# DIRECTIONS:
The whole listing below must be printed again exactly, images excluded.

# GIVEN DATA:
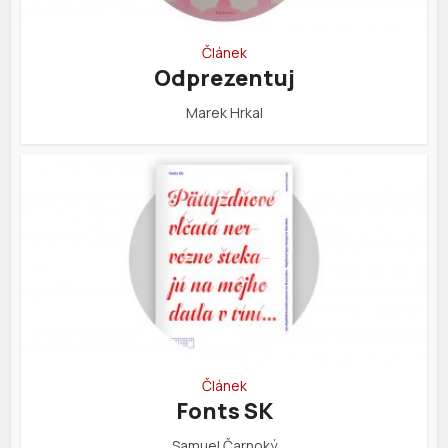
Článek
Odprezentuj
Marek Hrkal
Článek
Fonts SK
Samuel Čarnoký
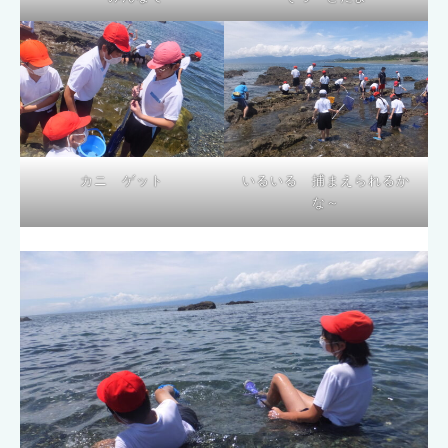
カニ ゲット
いるいる 捕まえられるか
な～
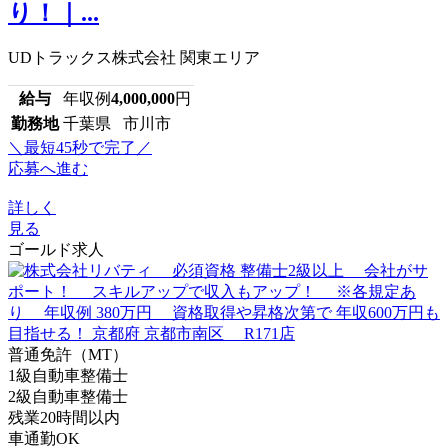
り！｜...
UDトラックス株式会社 関東エリア
給与
年収例
4,000,000
円
勤務地
千葉県 市川市
＼最短45秒で完了／
応募へ進む
詳しく
見る
ゴールド求人
普通免許（MT）
1級自動車整備士
2級自動車整備士
残業20時間以内
車通勤OK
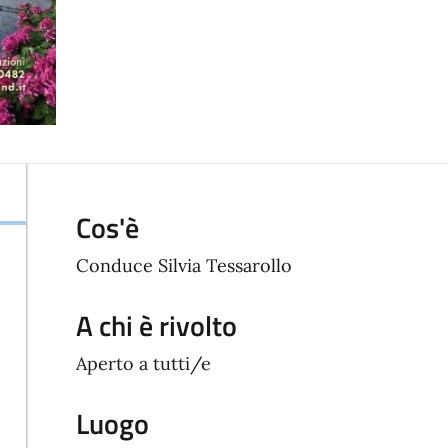
Cos'è
Conduce Silvia Tessarollo
A chi è rivolto
Aperto a tutti/e
Luogo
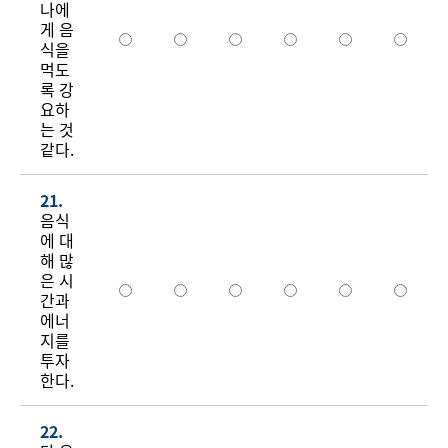
나에
게 음
식을
먹도
록 강
요하
는 것
같다.
21.
음식
에 대
해 많
은 시
간과
에너
지를
투자
한다.
22.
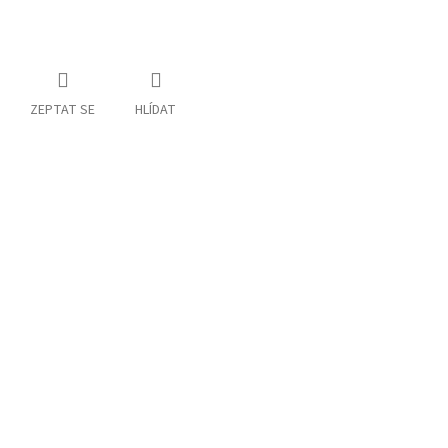
ZEPTAT SE
HLÍDAT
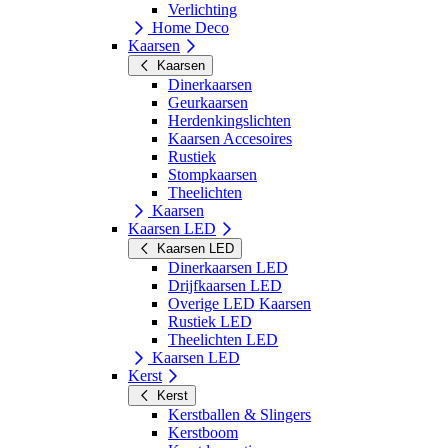
Verlichting
Home Deco
Kaarsen
Kaarsen
Dinerkaarsen
Geurkaarsen
Herdenkingslichten
Kaarsen Accesoires
Rustiek
Stompkaarsen
Theelichten
Kaarsen
Kaarsen LED
Kaarsen LED
Dinerkaarsen LED
Drijfkaarsen LED
Overige LED Kaarsen
Rustiek LED
Theelichten LED
Kaarsen LED
Kerst
Kerst
Kerstballen & Slingers
Kerstboom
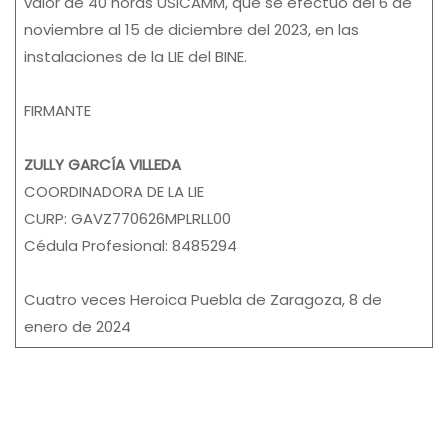
valor de 40 horas USICAMM, que se efectuó del 6 de
noviembre al 15 de diciembre del 2023, en las
instalaciones de la LIE del BINE.
FIRMANTE
ZULLY GARCÍA VILLEDA
COORDINADORA DE LA LIE
CURP: GAVZ770626MPLRLL00
Cédula Profesional: 8485294
Cuatro veces Heroica Puebla de Zaragoza, 8 de
enero de 2024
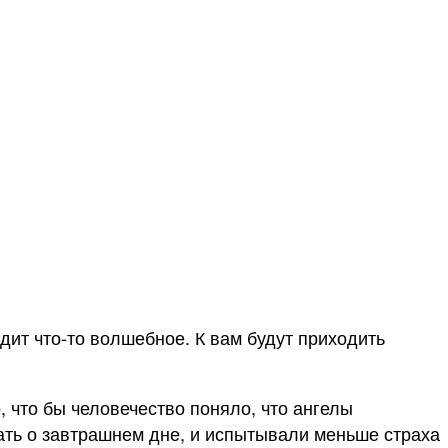
дит что-то волшебное. К вам будут приходить
, что бы человечество поняло, что ангелы
вать о завтрашнем дне, и испытывали меньше страха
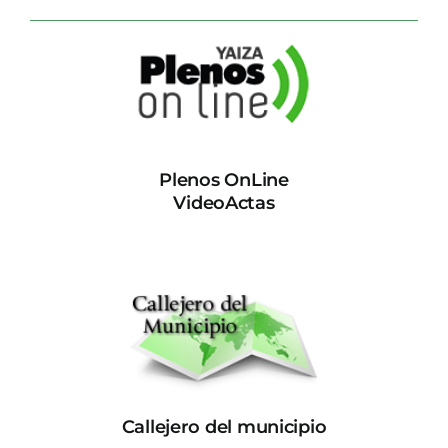
Plenos OnLine
VideoActas
Callejero del municipio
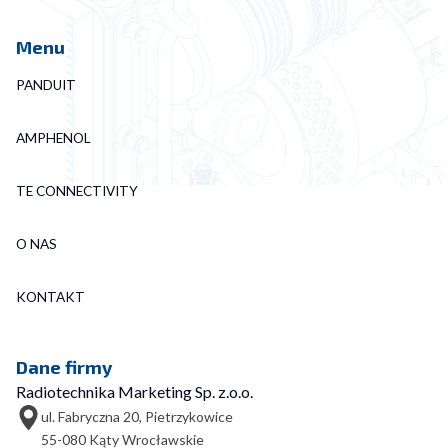
Menu
PANDUIT
AMPHENOL
TE CONNECTIVITY
O NAS
KONTAKT
Dane firmy
Radiotechnika Marketing Sp. z.o.o.
ul. Fabryczna 20, Pietrzykowice
55-080 Kąty Wrocławskie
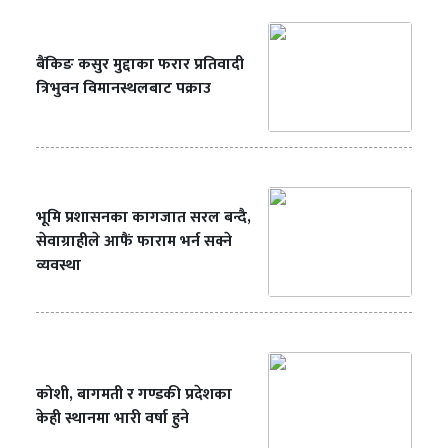
बैंकिङ कसुर मुद्दाका फरार प्रतिवादी
त्रिभुवन विमानस्थलबाट पक्राउ
भूमि प्रशासनका कागजात सरल बन्दै,
सेवाग्राहीले आफैं फाराम भर्न सक्ने
व्यवस्था
कोशी, बागमती र गण्डकी प्रदेशका
केही स्थानमा भारी वर्षा हुने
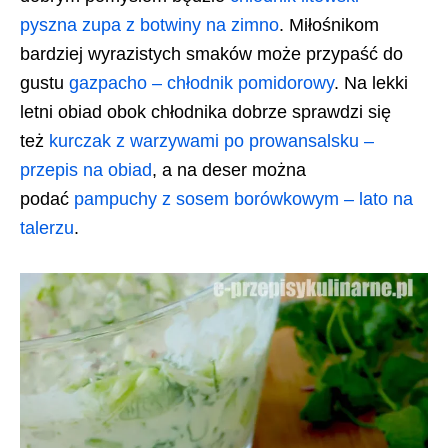
pyszna zupa z botwiny na zimno
. Miłośnikom
bardziej wyrazistych smaków może przypaść do
gustu
gazpacho – chłodnik pomidorowy
. Na lekki
letni obiad obok chłodnika dobrze sprawdzi się
też
kurczak z warzywami po prowansalsku –
przepis na obiad
, a na deser można
podać
pampuchy z sosem borówkowym – lato na
talerzu
.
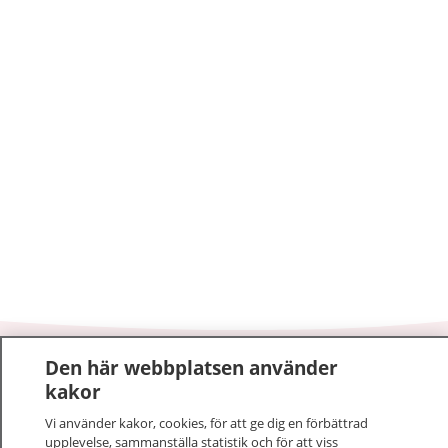
Den här webbplatsen använder
1177
–
tryggt om din hälsa och vård
kakor
På 1177.se får du råd om hälsa och information om
Vi använder kakor, cookies, för att ge dig en förbättrad
upplevelse, sammanställa statistik och för att viss
sjukdomar och vilka mottagningar du kan kontakta.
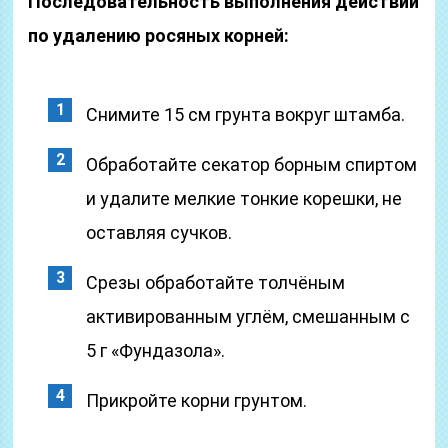
Последовательность выполнения действий
по удалению росяных корней:
Снимите 15 см грунта вокруг штамба.
Обработайте секатор борным спиртом
и удалите мелкие тонкие корешки, не
оставляя сучков.
Срезы обработайте толчёным
активированным углём, смешанным с
5 г «Фундазола».
Прикройте корни грунтом.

# TASK SOLUTION:
Článek
Odprezentuj
Marek Hrkal
Článek
Fonts SK
Samuel Čarnoký
カニ ゲット
いるいる 捕まえられるか
な～
り！｜...
UDトラックス株式会社 関東エリア
給与
年収例
4,000,000
円
勤務地
千葉県 市川市
＼最短45秒で完了／
応募へ進む
詳しく
見る
ゴールド求人
普通免許（MT）
1級自動車整備士
2級自動車整備士
残業20時間以内
車通勤OK
Cos'è
Conduce Silvia Tessarollo
A chi è rivolto
Aperto a tutti/e
Luogo
나에
게 음
식을
먹도
록 강
요하
는 것
같다.
21.
음식
에 대
해 많
은 시
간과
에너
지를
투자
한다.
22.
ZEPTAT SE
HLÍDAT
Verlichting
Home Deco
Kaarsen
Kaarsen
Dinerkaarsen
Geurkaarsen
Herdenkingslichten
Kaarsen Accesoires
Rustiek
Stompkaarsen
Theelichten
Kaarsen
Kaarsen LED
Kaarsen LED
Dinerkaarsen LED
Drijfkaarsen LED
Overige LED Kaarsen
Rustiek LED
Theelichten LED
Kaarsen LED
Kerst
Kerst
Kerstballen & Slingers
Kerstboom
valor de 40 horas USICAMM, que se efectuó del 6 de
noviembre al 15 de diciembre del 2023, en las
instalaciones de la LIE del BINE.
FIRMANTE
ZULLY GARCÍA VILLEDA
COORDINADORA DE LA LIE
CURP: GAVZ770626MPLRLL00
Cédula Profesional: 8485294
Cuatro veces Heroica Puebla de Zaragoza, 8 de
enero de 2024
дит что-то волшебное. К вам будут приходить
, что бы человечество поняло, что ангелы
вать о завтрашнем дне, и испытывали меньше страха
Plenos OnLine
VideoActas
Callejero del municipio
Menu
PANDUIT
AMPHENOL
TE CONNECTIVITY
O NAS
KONTAKT
Dane firmy
Radiotechnika Marketing Sp. z.o.o.
ul. Fabryczna 20, Pietrzykowice
55-080 Kąty Wrocławskie
बैंकिङ कसुर मुद्दाका फरार प्रतिवादी
त्रिभुवन विमानस्थलबाट पक्राउ
भूमि प्रशासनका कागजात सरल बन्दै,
सेवाग्राहीले आफैं फाराम भर्न सक्ने
व्यवस्था
कोशी, बागमती र गण्डकी प्रदेशका
केही स्थानमा भारी वर्षा हुने
pyszna zupa z botwiny na zimno
. Miłośnikom
bardziej wyrazistych smaków może przypaść do
gustu
gazpacho – chłodnik pomidorowy
. Na lekki
letni obiad obok chłodnika dobrze sprawdzi się
też
kurczak z warzywami po prowansalsku –
przepis na obiad
, a na deser można
podać
pampuchy z sosem borówkowym – lato na
talerzu
.
Den här webbplatsen använder
1177
–
tryggt om din hälsa och vård
kakor
På 1177.se får du råd om hälsa och information om
Vi använder kakor, cookies, för att ge dig en förbättrad
upplevelse, sammanställa statistik och för att viss
sjukdomar och vilka mottagningar du kan kontakta.
Последовательность выполнения действий
по удалению росяных корней:
Снимите 15 см грунта вокруг штамба.
Обработайте секатор борным спиртом
и удалите мелкие тонкие корешки, не
оставляя сучков.
Срезы обработайте толчёным
активированным углём, смешанным с
5 г «Фундазола».
Прикройте корни грунтом.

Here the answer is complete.